School revisited

Peeling back layers of public education

Editor’s note: Anthony Peyton Porter is taking a week off. In light of this issue’s cover story, here’s a column from April 2007 on public education.

My youngest son hasn’t been doing well in school lately. Last year, honor roll; this year, not even close. He’s never been much enamored of school anyway, and adolescence hasn’t changed his disposition.

I liked school. I was a good student, and school was a way to win approval and avoid unwanted attention, which for me in those days was pretty much any attention at all. My mother had great faith in school, which she thought of as education, and was pleased that I did well. If I stumbled, like when I got that F in arithmetic in fifth grade, she was upset and my life was less pleasant. I didn’t stumble much.

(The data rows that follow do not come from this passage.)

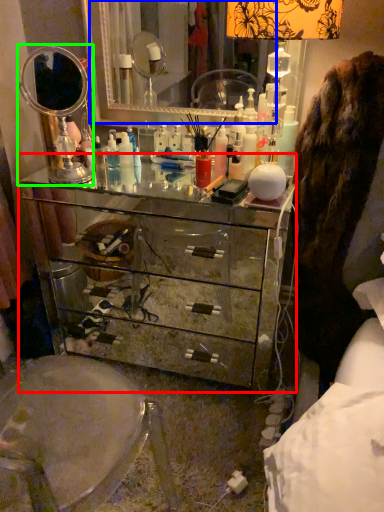 Question: Based on their relative distances, which object is farther from chest of drawers (highlighted by a red box)? Choose from mirror (highlighted by a blue box) and mirror (highlighted by a green box).

Choices:
 (A) mirror
 (B) mirror

Answer: (A) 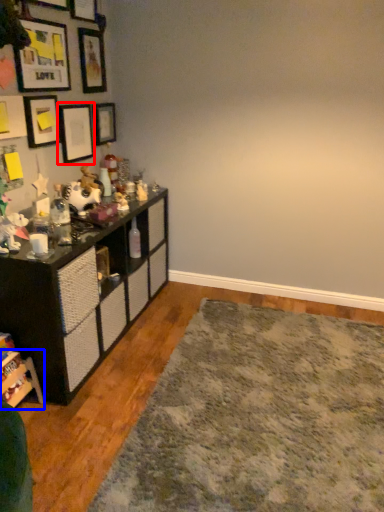 Question: Which of the following is the farthest to the observer, picture frame (highlighted by a red box) or shelf (highlighted by a blue box)?

Choices:
 (A) picture frame
 (B) shelf

Answer: (A) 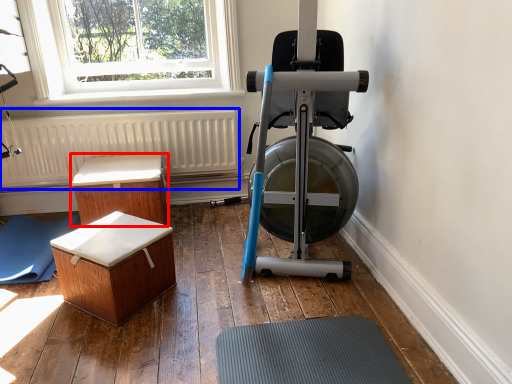 Question: Which object appears farthest to the camera in this image, furniture (highlighted by a red box) or radiator (highlighted by a blue box)?

Choices:
 (A) furniture
 (B) radiator

Answer: (B) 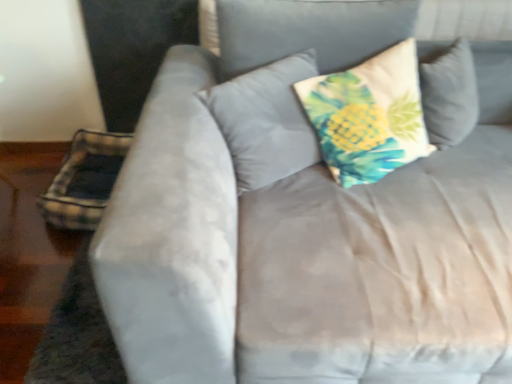 Question: Is the surface of printed fabric pillow at center, which is the 1th pillow from right to left, in direct contact with plaid fabric pillow at lower left, which is counted as the 3th pillow, starting from the right?

Choices:
 (A) yes
 (B) no

Answer: (B)

Question: Is printed fabric pillow at center, which ranks as the third pillow in left-to-right order, shorter than plaid fabric pillow at lower left, the 1th pillow in the left-to-right sequence?

Choices:
 (A) no
 (B) yes

Answer: (A)

Question: Is printed fabric pillow at center, which ranks as the third pillow in left-to-right order, taller than plaid fabric pillow at lower left, the 1th pillow in the left-to-right sequence?

Choices:
 (A) no
 (B) yes

Answer: (B)

Question: From the image's perspective, is printed fabric pillow at center, which is the 1th pillow from right to left, located above plaid fabric pillow at lower left, which is counted as the 3th pillow, starting from the right?

Choices:
 (A) no
 (B) yes

Answer: (B)

Question: Would you consider printed fabric pillow at center, which is the 1th pillow from right to left, to be distant from plaid fabric pillow at lower left, the 1th pillow in the left-to-right sequence?

Choices:
 (A) no
 (B) yes

Answer: (B)

Question: Is printed fabric pillow at center, which ranks as the third pillow in left-to-right order, taller or shorter than plaid fabric pillow at lower left, the 1th pillow in the left-to-right sequence?

Choices:
 (A) tall
 (B) short

Answer: (A)

Question: Which is correct: printed fabric pillow at center, which is the 1th pillow from right to left, is inside plaid fabric pillow at lower left, the 1th pillow in the left-to-right sequence, or outside of it?

Choices:
 (A) outside
 (B) inside

Answer: (A)

Question: From a real-world perspective, is printed fabric pillow at center, which ranks as the third pillow in left-to-right order, physically located above or below plaid fabric pillow at lower left, which is counted as the 3th pillow, starting from the right?

Choices:
 (A) above
 (B) below

Answer: (A)

Question: Does point (332, 173) appear closer or farther from the camera than point (74, 173)?

Choices:
 (A) farther
 (B) closer

Answer: (B)

Question: Is printed fabric pillow at center, the 2th pillow from the left, in front of or behind plaid fabric pillow at lower left, the 1th pillow in the left-to-right sequence, in the image?

Choices:
 (A) front
 (B) behind

Answer: (A)

Question: From a real-world perspective, is printed fabric pillow at center, the second pillow from the right, physically located above or below plaid fabric pillow at lower left, the 1th pillow in the left-to-right sequence?

Choices:
 (A) above
 (B) below

Answer: (A)

Question: From the image's perspective, is printed fabric pillow at center, the second pillow from the right, above or below plaid fabric pillow at lower left, the 1th pillow in the left-to-right sequence?

Choices:
 (A) above
 (B) below

Answer: (A)

Question: Is printed fabric pillow at center, the second pillow from the right, taller or shorter than plaid fabric pillow at lower left, the 1th pillow in the left-to-right sequence?

Choices:
 (A) tall
 (B) short

Answer: (A)

Question: Choose the correct answer: Is plaid fabric pillow at lower left, which is counted as the 3th pillow, starting from the right, inside printed fabric pillow at center, which is the 1th pillow from right to left, or outside it?

Choices:
 (A) outside
 (B) inside

Answer: (A)

Question: Is plaid fabric pillow at lower left, the 1th pillow in the left-to-right sequence, in front of or behind printed fabric pillow at center, which ranks as the third pillow in left-to-right order, in the image?

Choices:
 (A) front
 (B) behind

Answer: (B) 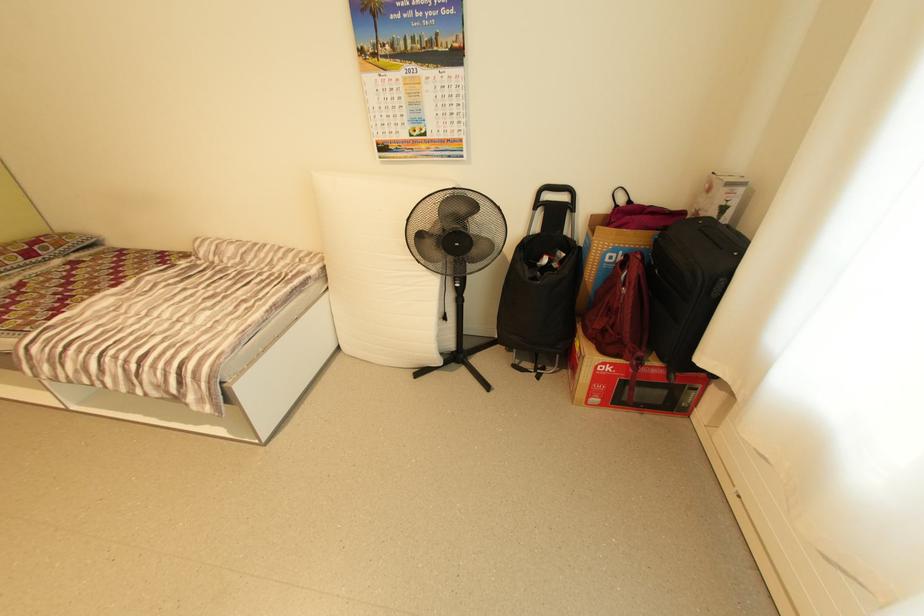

I’ve heard that the single biggest factor in a child’s school performance is the parents’ attitude, which explains a lot. My problem with dealing with my son’s lack of concern is that I’m not concerned either, and he knows it.

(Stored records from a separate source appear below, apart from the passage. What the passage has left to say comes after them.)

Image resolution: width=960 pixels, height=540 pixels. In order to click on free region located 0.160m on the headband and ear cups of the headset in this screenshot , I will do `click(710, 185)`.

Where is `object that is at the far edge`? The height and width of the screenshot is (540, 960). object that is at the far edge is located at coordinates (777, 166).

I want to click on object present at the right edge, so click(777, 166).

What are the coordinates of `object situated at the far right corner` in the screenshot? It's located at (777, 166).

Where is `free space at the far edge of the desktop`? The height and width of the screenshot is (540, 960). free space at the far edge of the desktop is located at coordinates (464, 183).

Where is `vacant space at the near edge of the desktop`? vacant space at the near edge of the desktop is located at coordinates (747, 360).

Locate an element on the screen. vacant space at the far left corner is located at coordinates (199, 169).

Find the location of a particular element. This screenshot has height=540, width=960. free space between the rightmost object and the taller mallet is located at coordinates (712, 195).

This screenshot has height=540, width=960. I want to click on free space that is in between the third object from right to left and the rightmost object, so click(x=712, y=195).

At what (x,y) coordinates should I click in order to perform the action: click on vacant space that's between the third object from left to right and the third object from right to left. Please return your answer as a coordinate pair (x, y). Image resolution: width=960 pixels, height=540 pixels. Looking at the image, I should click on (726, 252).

Public schools are designed to turn out cheap labor for businesses, and since I can’t imagine any of my sons in a cubicle, I don’t care how they do in school. Their not excelling at something chosen for them by people who neither know nor care about them doesn’t distress them or me.

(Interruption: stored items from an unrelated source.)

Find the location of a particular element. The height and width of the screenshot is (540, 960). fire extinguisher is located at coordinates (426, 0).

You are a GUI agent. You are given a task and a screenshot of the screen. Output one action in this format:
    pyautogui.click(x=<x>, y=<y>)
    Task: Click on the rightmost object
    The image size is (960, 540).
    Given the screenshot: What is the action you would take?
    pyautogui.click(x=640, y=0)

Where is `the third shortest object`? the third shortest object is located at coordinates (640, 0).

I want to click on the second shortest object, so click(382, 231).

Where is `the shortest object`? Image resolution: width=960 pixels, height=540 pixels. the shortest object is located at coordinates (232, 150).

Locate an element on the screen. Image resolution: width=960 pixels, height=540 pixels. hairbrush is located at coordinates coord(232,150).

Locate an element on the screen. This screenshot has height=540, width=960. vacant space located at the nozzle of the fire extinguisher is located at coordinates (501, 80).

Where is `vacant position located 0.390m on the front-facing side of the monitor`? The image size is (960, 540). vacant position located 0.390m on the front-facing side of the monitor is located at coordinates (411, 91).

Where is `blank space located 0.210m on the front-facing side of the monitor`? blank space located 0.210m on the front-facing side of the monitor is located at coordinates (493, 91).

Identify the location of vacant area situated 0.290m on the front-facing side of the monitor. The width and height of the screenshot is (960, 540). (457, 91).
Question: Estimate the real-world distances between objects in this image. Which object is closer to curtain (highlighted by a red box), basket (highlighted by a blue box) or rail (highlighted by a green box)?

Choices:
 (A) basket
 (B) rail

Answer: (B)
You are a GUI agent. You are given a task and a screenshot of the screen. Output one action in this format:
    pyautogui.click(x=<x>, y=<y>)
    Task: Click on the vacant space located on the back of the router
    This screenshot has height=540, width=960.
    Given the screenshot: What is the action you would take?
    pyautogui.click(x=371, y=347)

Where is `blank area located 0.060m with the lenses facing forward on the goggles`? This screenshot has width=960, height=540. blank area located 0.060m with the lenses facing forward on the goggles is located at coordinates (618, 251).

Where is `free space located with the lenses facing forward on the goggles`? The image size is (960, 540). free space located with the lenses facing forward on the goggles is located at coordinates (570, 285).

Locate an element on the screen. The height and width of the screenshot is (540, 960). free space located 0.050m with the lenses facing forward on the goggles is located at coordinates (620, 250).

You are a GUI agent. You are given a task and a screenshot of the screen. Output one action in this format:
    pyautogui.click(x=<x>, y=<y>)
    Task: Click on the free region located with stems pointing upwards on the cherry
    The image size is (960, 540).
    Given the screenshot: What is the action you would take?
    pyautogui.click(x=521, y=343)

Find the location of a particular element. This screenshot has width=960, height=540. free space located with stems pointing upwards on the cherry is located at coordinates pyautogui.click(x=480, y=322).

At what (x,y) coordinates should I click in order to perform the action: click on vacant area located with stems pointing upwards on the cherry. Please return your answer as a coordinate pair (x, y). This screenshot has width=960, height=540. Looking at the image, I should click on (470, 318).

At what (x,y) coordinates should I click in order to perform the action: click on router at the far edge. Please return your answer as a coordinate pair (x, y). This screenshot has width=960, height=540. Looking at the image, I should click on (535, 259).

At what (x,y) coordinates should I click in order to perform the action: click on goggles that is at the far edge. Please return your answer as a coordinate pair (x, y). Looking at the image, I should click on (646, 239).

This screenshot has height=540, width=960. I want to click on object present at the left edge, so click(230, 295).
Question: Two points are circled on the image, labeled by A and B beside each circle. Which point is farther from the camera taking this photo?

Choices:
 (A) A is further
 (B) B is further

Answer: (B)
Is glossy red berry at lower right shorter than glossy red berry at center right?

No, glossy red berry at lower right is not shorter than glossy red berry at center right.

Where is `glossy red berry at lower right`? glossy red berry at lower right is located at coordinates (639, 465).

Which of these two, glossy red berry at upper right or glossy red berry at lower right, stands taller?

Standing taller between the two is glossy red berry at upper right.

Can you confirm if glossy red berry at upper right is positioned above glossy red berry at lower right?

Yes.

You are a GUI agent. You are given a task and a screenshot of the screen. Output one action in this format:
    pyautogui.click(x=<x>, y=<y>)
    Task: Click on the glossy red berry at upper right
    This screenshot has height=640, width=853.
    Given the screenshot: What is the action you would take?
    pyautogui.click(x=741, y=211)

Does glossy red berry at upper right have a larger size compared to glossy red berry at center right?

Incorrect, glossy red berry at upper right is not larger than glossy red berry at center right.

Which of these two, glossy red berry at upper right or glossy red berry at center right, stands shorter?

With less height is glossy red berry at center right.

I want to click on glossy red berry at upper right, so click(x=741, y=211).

I try to persuade my son to do better because doing well will make things easier for him. He has no notion of that, though. He knows I’ll love him forever no matter how he does in school, so there’s at least no reason for him to do well to get my approval.

I was a substitute teacher for a couple of years in Minneapolis and Saint Paul, and a lot of teachers are good people, although that’s not a requirement.

I was the long-term building sub in two schools and got to know people a little. It’s a tough job. A school takes a lot of resources and constant effort because it’s a crime against nature to force children to sit at desks and learn the same damn thing, whether they care about it or not. That’s where the professionalism comes in.

For several months I was the building floater at what I used to refer to as the Jordan Park School of Elongated Learning. One of the teachers there likened public school teachers to sheep, mindlessly following orders to transmit the approved texts. Not just anybody can do it. You have to be certified.

Politicians decide the range of subjects taught and tested in schools that get government money—which is damned near all—and then presumably students can specialize in whatever they want. Here’s a relevant quotation: “If you give me the power to nominate, you can vote for whomever you please.” Benito Mussolini said that. If you know who Mussolini was, I bet you went to public school a long time ago.

I’ve read that when Albert Einstein finally accepted a teaching position he said, “So, now I, too, am an official member of the guild of whores.” You remember Einstein.